The `swink-agent-local-llm` crate provides direct in-process inference via llama.cpp (Rust bindings: `llama-cpp-2`). This eliminates the need for an external server process. All models use GGUF format.

### When to use this

- You want a single self-contained binary with no external server dependency
- You need programmatic control over model loading, progress callbacks, and state transitions
- You are building an embedded or offline application

### Available backends

Enable GPU acceleration via Cargo feature flags on `swink-agent-local-llm`:

| Feature      | Backend        | Platform          |
|--------------|----------------|-------------------|
| _(none)_     | CPU-only       | All               |
| `metal`      | Apple Metal    | macOS (Apple Silicon) |
| `cuda`       | NVIDIA CUDA    | Linux, Windows    |
| `vulkan`     | Vulkan         | Linux, Windows    |

Gemma 4 E2B works on CPU (unlike the previous mistralrs-based implementation), but GPU acceleration is strongly recommended for usable performance:

```toml
[dependencies]
swink-agent-local-llm = { path = "../local-llm", features = ["gemma4", "metal"] }
```

### Usage

```rust
use swink_agent_local_llm::{LocalModel, LocalStreamFn, ModelPreset};

// Create a model from a preset (downloads ~5 GB on first run)
let model = LocalModel::from_preset(ModelPreset::Gemma4E2B);

// Optional: track download and loading progress
let model = model.with_progress(|event| {
    println!("{event:?}");
})?;

// Ensure the model is downloaded and loaded
model.ensure_ready().await?;

// Create a StreamFn for use with the agent loop
let stream_fn = LocalStreamFn::new(model);
```

Models are cached in `~/.cache/huggingface/hub/` and reused across runs.

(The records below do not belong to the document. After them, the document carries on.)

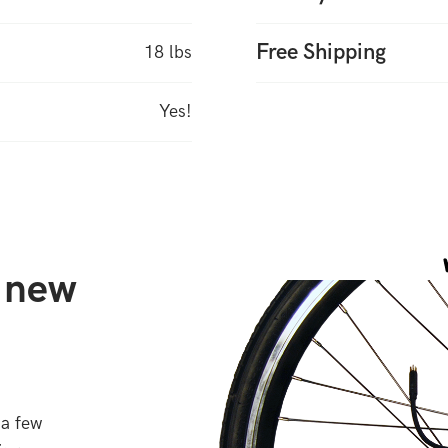
Free Shipping
18 lbs
Yes!
r new
 a few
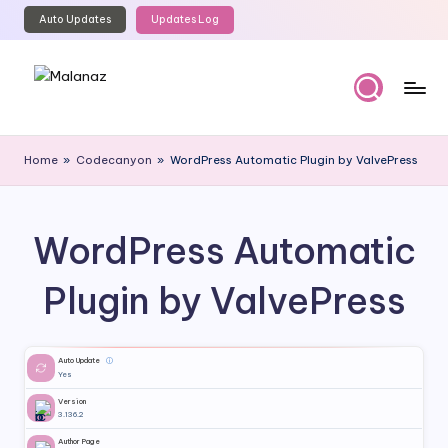
Auto Updates
Updates Log
Skip
to
content
M
Top
WordPress
al
Home
»
Codecanyon
»
WordPress Automatic Plugin by ValvePress
GPL
a
Store
n
WordPress Automatic
a
z
Plugin by ValvePress
Auto Update
ⓘ
Yes
Version
3.136.2
Author Page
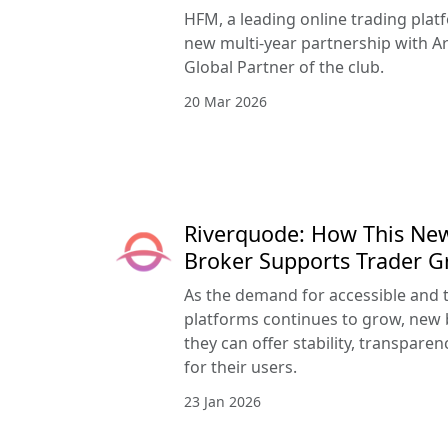
HFM, a leading online trading pla
new multi-year partnership with Ar
Global Partner of the club.
20 Mar 2026
Riverquode: How This Ne
Broker Supports Trader 
As the demand for accessible and 
platforms continues to grow, new 
they can offer stability, transpar
for their users.
23 Jan 2026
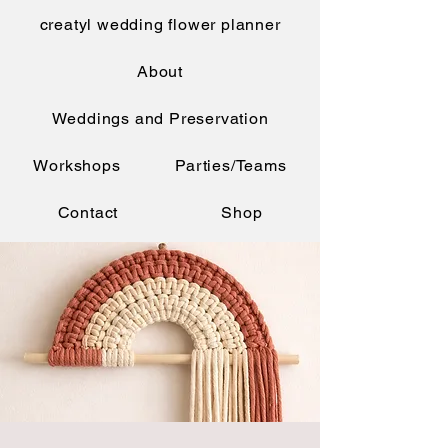
creatyl wedding flower planner
About
Weddings and Preservation
Workshops
Parties/Teams
Contact
Shop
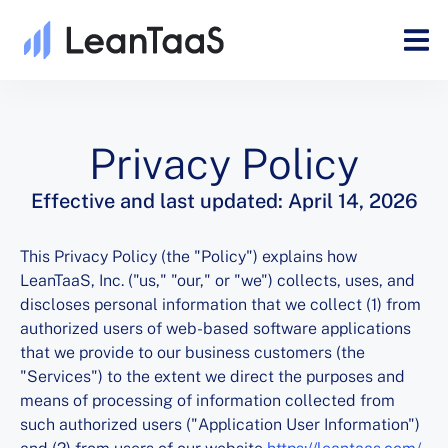
Privacy Policy
Effective and last updated: April 14, 2026
This Privacy Policy (the "Policy") explains how
LeanTaaS, Inc. ("us," "our," or "we") collects, uses, and
discloses personal information that we collect (1) from
authorized users of web-based software applications
that we provide to our business customers (the
"Services") to the extent we direct the purposes and
means of processing of information collected from
such authorized users ("Application User Information")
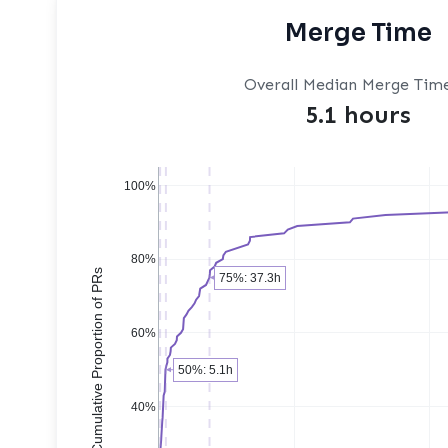
Merge Time
Overall Median Merge Tim
5.1 hours
100%
80%
Cumulative Proportion of PRs
75%: 37.3h
60%
50%: 5.1h
40%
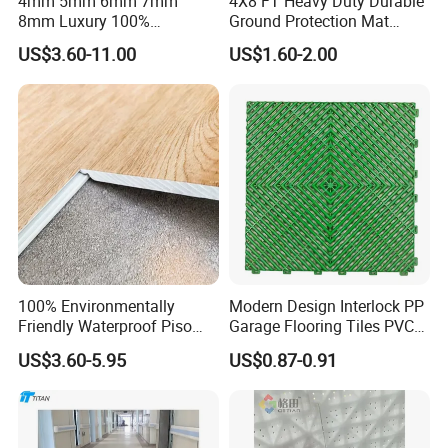
4mm 5mm 6mm 7mm
4X8 FT Heavy Duty Durable
8mm Luxury 100%
Ground Protection Mat
Waterproof UV Coating
HDPE Ground Protection
US$3.60-11.00
US$1.60-2.00
Unilin Click with IXPE
Mat
Formaldehyde and Voc Free
Rigid Core Hybrid Piso Vinyl
Spc Flooring
100% Environmentally
Modern Design Interlock PP
Friendly Waterproof Piso
Garage Flooring Tiles PVC
Spc Vinilico PVC Flooring
Slab Rib Garage Floor Mat
US$3.60-5.95
US$0.87-0.91
Tile Plank 4mm-6mm Plank
Vinyl Lvt WPC Espc Spc
Floor for Indoor Residential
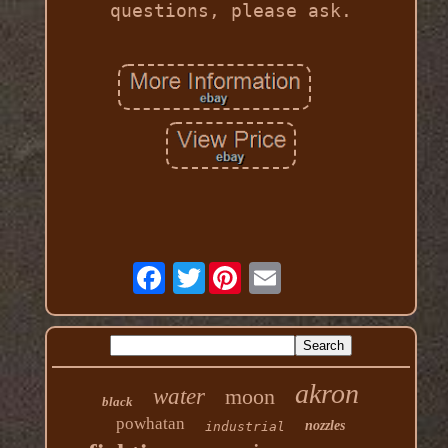
questions, please ask.
Twitter
akron
water
moon
black
powhatan
nozzles
industrial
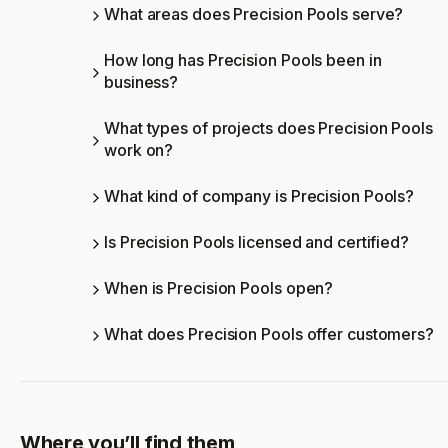
What areas does Precision Pools serve?
How long has Precision Pools been in
business?
What types of projects does Precision Pools
work on?
What kind of company is Precision Pools?
Is Precision Pools licensed and certified?
When is Precision Pools open?
What does Precision Pools offer customers?
Where you’ll find them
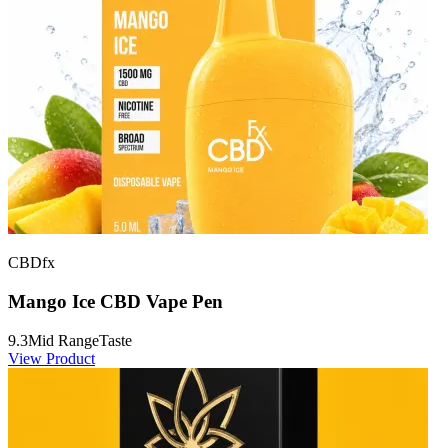
CBDfx
Mango Ice CBD Vape Pen
9.3
Mid Range
Taste
View Product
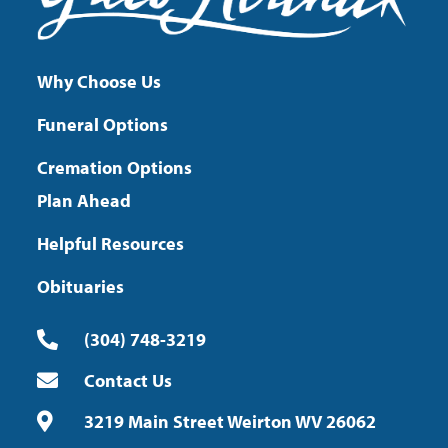
Why Choose Us
Funeral Options
Cremation Options
Plan Ahead
Helpful Resources
Obituaries
(304) 748-3219
Contact Us
3219 Main Street Weirton WV 26062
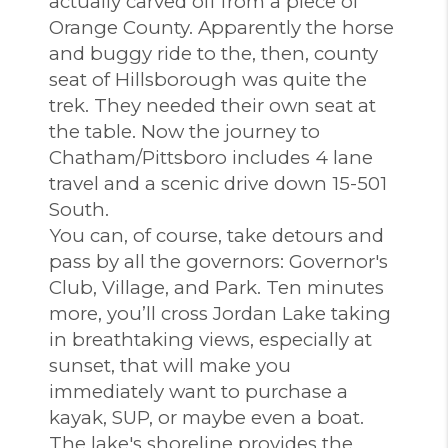
actually carved off from a piece of
Orange County. Apparently the horse
and buggy ride to the, then, county
seat of Hillsborough was quite the
trek. They needed their own seat at
the table. Now the journey to
Chatham/Pittsboro includes 4 lane
travel and a scenic drive down 15-501
South.
You can, of course, take detours and
pass by all the governors: Governor's
Club, Village, and Park. Ten minutes
more, you’ll cross Jordan Lake taking
in breathtaking views, especially at
sunset, that will make you
immediately want to purchase a
kayak, SUP, or maybe even a boat.
The lake's shoreline provides the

The `ModelState` lifecycle is: `Unloaded -> Downloading -> Loading -> Ready` (or `Failed`).

### Available presets

| Preset             | Model              | Size    | Context | Feature Gate |
|--------------------|--------------------|---------|---------|-------------|
| `SmolLM3_3B`      | SmolLM3-3B (GGUF)  | ~1.9 GB | 8K      | _(none)_    |
| `Gemma4E2B`       | Gemma 4 E2B        | ~5 GB   | 128K    | `gemma4`    |
| `Gemma4E4B`       | Gemma 4 E4B        | ~5.5 GB | 128K    | `gemma4`    |
| `Gemma4_26B`      | Gemma 4 26B MoE    | ~16 GB  | 256K    | `gemma4`    |
| `Gemma4_31B`      | Gemma 4 31B Dense  | ~20 GB  | 256K    | `gemma4`    |

### Build notes

On macOS with Metal, you may need Apple's Metal Toolchain installed:

```bash
xcodebuild -downloadComponent MetalToolchain
```

On Windows with CUDA, you must have the MSVC C++ compiler (`cl.exe`) in `PATH`. Build from a Visual Studio 2022 Developer Command Prompt.